MergedDataDTO dataclass

MergedDataDTO(biorempp_data: DataFrame, hadeg_data: Optional[DataFrame], toxcsm_data: Optional[DataFrame], match_count: int, total_records: int, cache_key: str, processing_time_seconds: float = 0.0)

Immutable DTO for database merge operation results.

Encapsulates merged data from BioRemPP, HADEG, and ToxCSM databases along with metadata about the merge operation.

Parameters:

Name Type Description Default
biorempp_data DataFrame

Data merged with BioRemPP database

required
hadeg_data Optional[DataFrame]

Data merged with HADEG database (None if not merged)

required
toxcsm_data Optional[DataFrame]

Data merged with ToxCSM database (None if not merged)

required
match_count int

Number of successful matches across all databases

required
total_records int

Total number of input records processed

required
cache_key str

Cache key for storing/retrieving this merge result

required
processing_time_seconds float

Time taken for merge operation in seconds

0.0

Attributes:

Name Type Description
biorempp_data DataFrame

BioRemPP merged data

hadeg_data Optional[DataFrame]

HADEG merged data

toxcsm_data Optional[DataFrame]

ToxCSM merged data

match_count int

Match count

total_records int

Total records

cache_key str

Cache key

processing_time_seconds float

Processing time

Notes
  • This DTO is immutable (frozen)
  • DataFrames should be copied before modification to maintain immutability
Functions
__post_init__
__post_init__() -> None

Validate DTO consistency.

Raises:

Type Description
ValueError

If counts are negative or match_count > total_records

TypeError

If biorempp_data is not a DataFrame

Source code in src/application/dto/merged_data_dto.py
def __post_init__(self) -> None:
    """
    Validate DTO consistency.

    Raises
    ------
    ValueError
        If counts are negative or match_count > total_records
    TypeError
        If biorempp_data is not a DataFrame
    """
    if not isinstance(self.biorempp_data, pd.DataFrame):
        raise TypeError("biorempp_data must be a pandas DataFrame")

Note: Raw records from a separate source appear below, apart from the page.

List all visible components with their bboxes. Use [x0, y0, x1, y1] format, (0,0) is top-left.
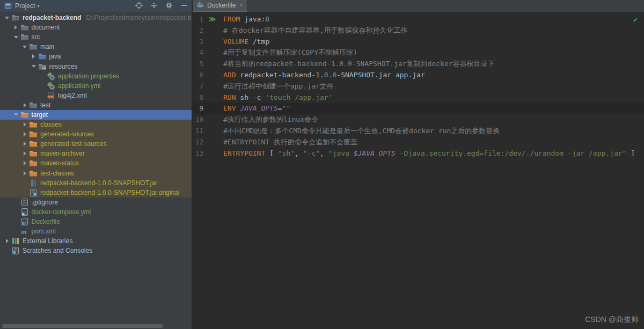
chevron-down-icon[interactable] — [30, 65, 38, 68]
code-line-1[interactable]: 1≫FROM java:8 — [193, 14, 644, 25]
tree-item-test-classes[interactable]: test-classes — [0, 169, 192, 178]
project-tool-icon — [3, 2, 12, 10]
tree-item-label: generated-sources — [40, 130, 94, 138]
tree-item-main[interactable]: main — [0, 42, 192, 52]
code-line-5[interactable]: 5#将当前的redpacket-backend-1.0.0-SNAPSHOT.j… — [193, 59, 644, 70]
code-text: #运行过程中创建一个app.jar文件 — [223, 81, 334, 92]
code-text: ADD redpacket-backend-1.0.0-SNAPSHOT.jar… — [223, 70, 425, 81]
tree-item-test[interactable]: test — [0, 100, 192, 110]
hide-icon[interactable] — [179, 1, 188, 10]
tree-item-resources[interactable]: resources — [0, 61, 192, 71]
tree-item-log4j2-xml[interactable]: log4j2.xml — [0, 91, 192, 100]
folder-blue-icon — [38, 52, 47, 61]
tree-item-redpacket-backend[interactable]: redpacket-backendD:\Project\redmoneyrain… — [0, 13, 192, 23]
tab-label: Dockerfile — [207, 2, 236, 9]
chevron-right-icon[interactable] — [20, 132, 29, 136]
code-text: #用于复制文件并解压缩(COPY不能解压缩) — [223, 47, 357, 59]
close-icon[interactable]: × — [239, 2, 243, 9]
chevron-right-icon[interactable] — [20, 151, 29, 156]
code-text: #ENTRYPOINT 执行的命令会追加不会覆盖 — [223, 137, 357, 148]
chevron-down-icon[interactable] — [20, 46, 29, 48]
file-unknown-icon: ? — [29, 188, 38, 197]
chevron-down-icon[interactable] — [12, 36, 20, 39]
project-panel-title[interactable]: Project — [15, 2, 35, 10]
horizontal-scrollbar[interactable] — [2, 324, 163, 328]
code-line-8[interactable]: 8RUN sh -c 'touch /app.jar' — [193, 92, 644, 104]
tree-item-label: test-classes — [40, 170, 74, 177]
folder-icon — [20, 23, 29, 32]
code-line-12[interactable]: 12#ENTRYPOINT 执行的命令会追加不会覆盖 — [193, 137, 644, 148]
tree-item-label: java — [49, 53, 61, 60]
code-line-3[interactable]: 3VOLUME /tmp — [193, 36, 644, 48]
locate-icon[interactable] — [134, 1, 143, 10]
line-number: 10 — [193, 114, 203, 126]
line-number: 13 — [193, 148, 203, 159]
settings-icon[interactable] — [164, 1, 173, 10]
code-line-10[interactable]: 10#执行传入的参数的linux命令 — [193, 114, 644, 126]
chevron-right-icon[interactable] — [20, 161, 29, 165]
tree-item-target[interactable]: target — [0, 110, 192, 120]
folder-icon — [29, 42, 38, 51]
code-line-9[interactable]: 9ENV JAVA_OPTS="" — [193, 103, 644, 114]
folder-excluded-icon — [29, 149, 38, 158]
tree-item-maven-archiver[interactable]: maven-archiver — [0, 149, 192, 158]
chevron-right-icon[interactable] — [20, 171, 29, 176]
code-editor[interactable]: ✔ 1≫FROM java:82# 在docker容器中自建容器卷,用于数据保存… — [193, 12, 644, 329]
folder-excluded-icon — [29, 130, 38, 138]
chevron-right-icon[interactable] — [12, 25, 20, 30]
code-line-11[interactable]: 11#不同CMD的是：多个CMD命令只能是最后一个生效,CMD会被docker … — [193, 126, 644, 137]
tree-item-src[interactable]: src — [0, 32, 192, 42]
tree-item-docker-compose-yml[interactable]: docker-compose.yml — [0, 207, 192, 217]
inspection-ok-icon[interactable]: ✔ — [633, 14, 638, 26]
code-line-2[interactable]: 2# 在docker容器中自建容器卷,用于数据保存和持久化工作 — [193, 25, 644, 36]
code-text: RUN sh -c 'touch /app.jar' — [223, 92, 333, 104]
code-line-13[interactable]: 13ENTRYPOINT [ "sh", "-c", "java $JAVA_O… — [193, 148, 644, 159]
tree-item-pom-xml[interactable]: mpom.xml — [0, 226, 192, 236]
gutter: 13 — [193, 148, 223, 159]
svg-text:m: m — [21, 228, 26, 236]
tree-item-application-properties[interactable]: application.properties — [0, 71, 192, 81]
tree-item-generated-sources[interactable]: generated-sources — [0, 129, 192, 139]
chevron-right-icon[interactable] — [3, 239, 11, 243]
tree-item-classes[interactable]: classes — [0, 120, 192, 129]
tree-item-dockerfile[interactable]: Dockerfile — [0, 217, 192, 226]
code-line-4[interactable]: 4#用于复制文件并解压缩(COPY不能解压缩) — [193, 47, 644, 59]
libraries-icon — [11, 237, 20, 245]
chevron-down-icon[interactable] — [12, 113, 20, 116]
chevron-right-icon[interactable] — [20, 142, 29, 146]
chevron-right-icon[interactable] — [20, 122, 29, 127]
chevron-right-icon[interactable] — [20, 103, 29, 107]
tree-item-redpacket-backend-1-0-0-snapshot-jar[interactable]: redpacket-backend-1.0.0-SNAPSHOT.jar — [0, 178, 192, 188]
code-line-7[interactable]: 7#运行过程中创建一个app.jar文件 — [193, 81, 644, 92]
editor-area: Dockerfile × ✔ 1≫FROM java:82# 在docker容器… — [193, 0, 644, 329]
tree-item-maven-status[interactable]: maven-status — [0, 158, 192, 168]
line-number: 11 — [193, 126, 203, 137]
collapse-all-icon[interactable] — [149, 1, 158, 10]
tree-item-external-libraries[interactable]: External Libraries — [0, 236, 192, 246]
tree-item-application-yml[interactable]: application.yml — [0, 81, 192, 91]
gutter: 8 — [193, 92, 223, 104]
tree-item-gitignore[interactable]: .gitignore — [0, 198, 192, 207]
tab-dockerfile[interactable]: Dockerfile × — [193, 0, 247, 12]
run-icon[interactable]: ≫ — [206, 14, 218, 25]
project-folder-icon — [11, 13, 20, 22]
tree-item-generated-test-sources[interactable]: generated-test-sources — [0, 139, 192, 149]
tree-item-label: main — [40, 43, 54, 50]
editor-tab-bar: Dockerfile × — [193, 0, 644, 12]
tree-item-redpacket-backend-1-0-0-snapshot-jar-original[interactable]: ?redpacket-backend-1.0.0-SNAPSHOT.jar.or… — [0, 188, 192, 198]
chevron-right-icon[interactable] — [30, 54, 38, 59]
code-line-6[interactable]: 6ADD redpacket-backend-1.0.0-SNAPSHOT.ja… — [193, 70, 644, 81]
tree-item-label: pom.xml — [32, 228, 56, 235]
maven-icon: m — [20, 227, 29, 236]
chevron-down-icon[interactable] — [3, 17, 11, 19]
tree-item-scratches-and-consoles[interactable]: Scratches and Consoles — [0, 246, 192, 255]
line-number: 5 — [193, 59, 203, 70]
gutter: 7 — [193, 81, 223, 92]
tree-item-label: maven-status — [40, 159, 79, 167]
chevron-down-icon[interactable]: ▾ — [37, 3, 40, 9]
tree-item-java[interactable]: java — [0, 52, 192, 61]
tree-item-label: External Libraries — [23, 237, 72, 245]
tree-item-document[interactable]: document — [0, 23, 192, 32]
tree-item-label: maven-archiver — [40, 150, 85, 157]
docker-file-icon — [20, 208, 29, 216]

    if self.match_count < 0 or self.total_records < 0:
        raise ValueError("Counts cannot be negative")

    if self.match_count > self.total_records:
        raise ValueError("match_count cannot exceed total_records")

    if self.processing_time_seconds < 0:
        raise ValueError("processing_time_seconds cannot be negative")
match_rate
match_rate() -> float

Calculate match rate percentage.

Returns:

Type Description
float

Percentage of records matched (0.0 to 100.0)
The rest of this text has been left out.